The FA20D engine was a two.0-litre horizontally-opposed (or 'boxer') 4-cylinder petrol engine that was manufactured at Subaru's engine plant in Ota, Gunma. The FA20D engine was introduced in the Subaru BRZ and Toyota ZN6 86; for the latter, Toyota initially referred to it as the 4U-GSE earlier adopting the FA20 proper noun.

Central features of the FA20D engine included information technology:

• Open deck design (i.east. the space between the cylinder bores at the meridian of the cylinder block was open up);
• Aluminium alloy block and cylinder head;
• Double overhead camshafts;
• Iv valves per cylinder with variable inlet and exhaust valve timing;
• Directly and port fuel injection systems;
• Compression ratio of 12.5:1; and,
• 7450 rpm redline.

FA20D block

The FA20D engine had an aluminium alloy cake with 86.0 mm bores and an 86.0 mm stroke for a capacity of 1998 cc. Within the cylinder bores, the FA20D engine had bandage iron liners.

Cylinder caput: camshaft and valves

The FA20D engine had an aluminium alloy cylinder caput with concatenation-driven double overhead camshafts. The four valves per cylinder – two intake and two exhaust – were actuated by roller rocker arms which had built-in needle bearings that reduced the friction that occurred between the camshafts and the roller rocker arms (which actuated the valves). The hydraulic lash adjuster – located at the fulcrum of the roller rocker arm – consisted primarily of a plunger, plunger spring, check ball and check ball spring. Through the use of oil force per unit area and bound force, the lash adjuster maintained a constant zero valve clearance.

Valve timing: D-AVCS

To optimise valve overlap and utilise exhaust pulsation to enhance cylinder filling at high engine speeds, the FA20D engine had variable intake and exhaust valve timing, known as Subaru's 'Dual Active Valve Control Organization' (D-AVCS).

For the FA20D engine, the intake camshaft had a 60 degree range of adjustment (relative to crankshaft angle), while the exhaust camshaft had a 54 degree range. For the FA20D engine,

• Valve overlap ranged from -33 degrees to 89 degrees (a range of 122 degrees);
• Intake duration was 255 degrees; and,
• Exhaust duration was 252 degrees.

The camshaft timing gear assembly contained accelerate and retard oil passages, as well every bit a detent oil passage to make intermediate locking possible.
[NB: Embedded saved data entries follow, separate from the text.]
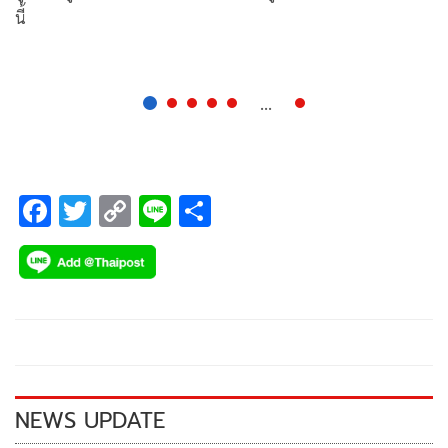
นี้
...
F
T
C
Li
S
ac
wi
o
n
h
e
tt
p
e
ar
b
er
y
e
o
Li
o
n
k
k
NEWS UPDATE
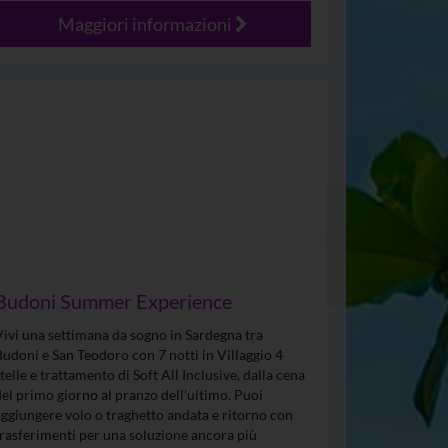
Maggiori informazioni
Budoni Summer Experience
Vivi una settimana da sogno in Sardegna tra
Budoni e San Teodoro con 7 notti in Villaggio 4
stelle e trattamento di Soft All Inclusive, dalla cena
del primo giorno al pranzo dell’ultimo. Puoi
aggiungere volo o traghetto andata e ritorno con
trasferimenti per una soluzione ancora più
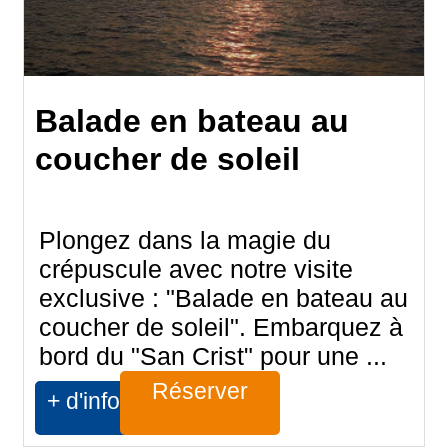
Balade en bateau au
coucher de soleil
Plongez dans la magie du
crépuscule avec notre visite
exclusive : "Balade en bateau au
coucher de soleil". Embarquez à
bord du "San Crist" pour une ...
Réserver
+ d'infos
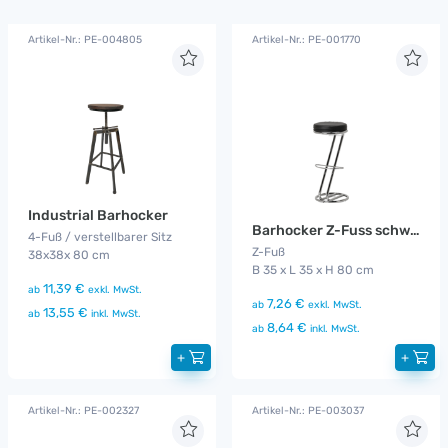
Artikel-Nr.: PE-004805
Artikel-Nr.: PE-001770
Industrial Barhocker
Barhocker Z-Fuss schwarz
4-Fuß / verstellbarer Sitz
Z-Fuß
38x38x 80 cm
B 35 x L 35 x H 80 cm
11,39 €
ab
exkl. MwSt.
7,26 €
ab
exkl. MwSt.
13,55 €
ab
inkl. MwSt.
8,64 €
ab
inkl. MwSt.
+
+
Artikel-Nr.: PE-002327
Artikel-Nr.: PE-003037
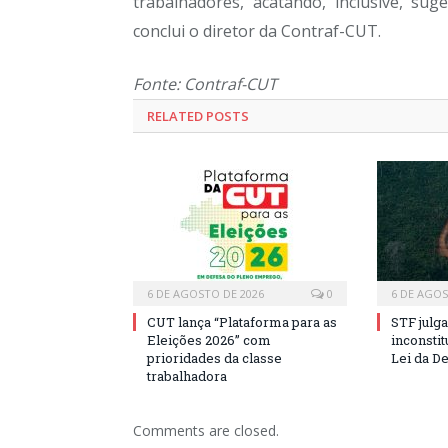
trabalhadores, acatando, inclusive, su
conclui o diretor da Contraf-CUT.
Fonte: Contraf-CUT
RELATED POSTS
6 DE AGOSTO DE 2026
0
6 DE AGOS
CUT lança “Plataforma para as
STF julga
Eleições 2026” com
inconstit
prioridades da classe
Lei da D
trabalhadora
Comments are closed.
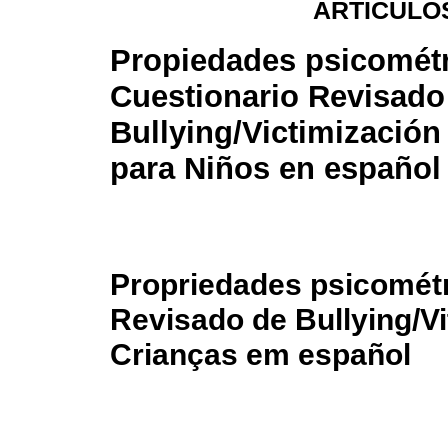
ARTÍCULO
Propiedades psicométr
Cuestionario Revisado
Bullying/Victimizació
para Niños en español
Propriedades psicométr
Revisado de Bullying/V
Crianças em español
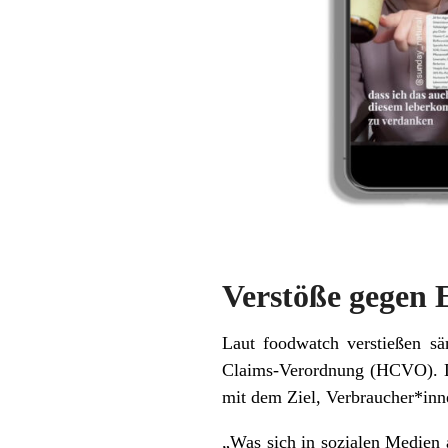
Verstöße gegen 
Laut foodwatch verstießen sä
Claims-Verordnung (HCVO). Di
mit dem Ziel, Verbraucher*inn
„Was sich in sozialen Medien 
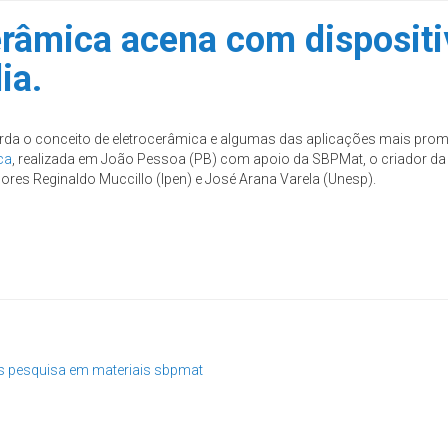
erâmica acena com dispositi
ia.
rda o conceito de eletrocerâmica e algumas das aplicações mais promis
ca
, realizada em João Pessoa (PB) com apoio da SBPMat, o criador da c
res Reginaldo Muccillo (Ipen) e José Arana Varela (Unesp).
s
pesquisa em materiais
sbpmat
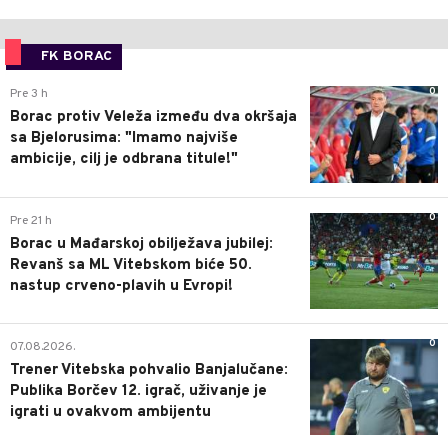
FK BORAC
0
Pre 3 h
Borac protiv Veleža između dva okršaja
sa Bjelorusima: "Imamo najviše
ambicije, cilj je odbrana titule!"
0
Pre 21 h
Borac u Mađarskoj obilježava jubilej:
Revanš sa ML Vitebskom biće 50.
nastup crveno-plavih u Evropi!
0
07.08.2026.
Trener Vitebska pohvalio Banjalučane:
Publika Borčev 12. igrač, uživanje je
igrati u ovakvom ambijentu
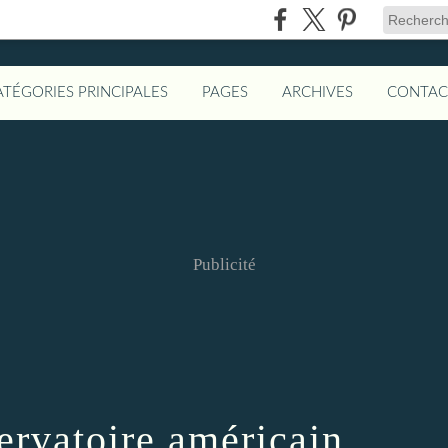
ATÉGORIES PRINCIPALES
PAGES
ARCHIVES
CONTAC
Publicité
ervatoire américain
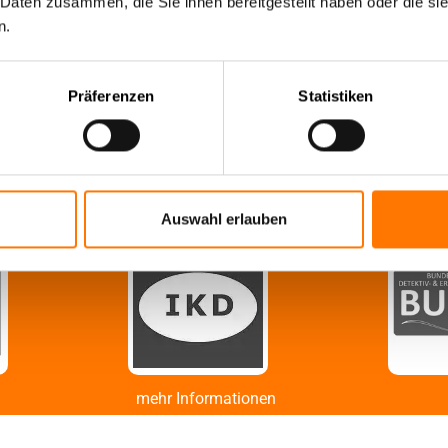
 Daten zusammen, die Sie ihnen bereitgestellt haben oder die s
n.
 professionell und mit äußerster Diskretion. Selbst in heiklen u
Präferenzen
Statistiken
ofitieren. Die Detektei Lentz® steht mit kundigen Ermittlern jed
Auswahl erlauben
mehr Informationen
Furthermore, a thin cam timing oil control valve assembly was installed on the front surface side of the timing concatenation cover to brand the variable valve timing machinery more than compact. The cam timing oil control valve associates operated co-ordinate to signals from the ECM, decision-making the position of the spool valve and supplying engine oil to the advance hydraulic chamber or retard hydraulic chamber of the camshaft timing gear assembly.

To change cam timing, the spool valve would exist activated past the cam timing oil control valve assembly via a indicate from the ECM and movement to either the correct (to advance timing) or the left (to retard timing). Hydraulic pressure in the advance bedroom from negative or positive cam torque (for advance or retard, respectively) would apply pressure to the advance/retard hydraulic chamber through the advance/retard check valve. The rotor vane, which was coupled with the camshaft, would then rotate in the advance/retard direction against the rotation of the camshaft timing gear assembly – which was driven by the timing chain – and advance/retard valve timing. Pressed by hydraulic force per unit area from the oil pump, the detent oil passage would become blocked so that it did non operate.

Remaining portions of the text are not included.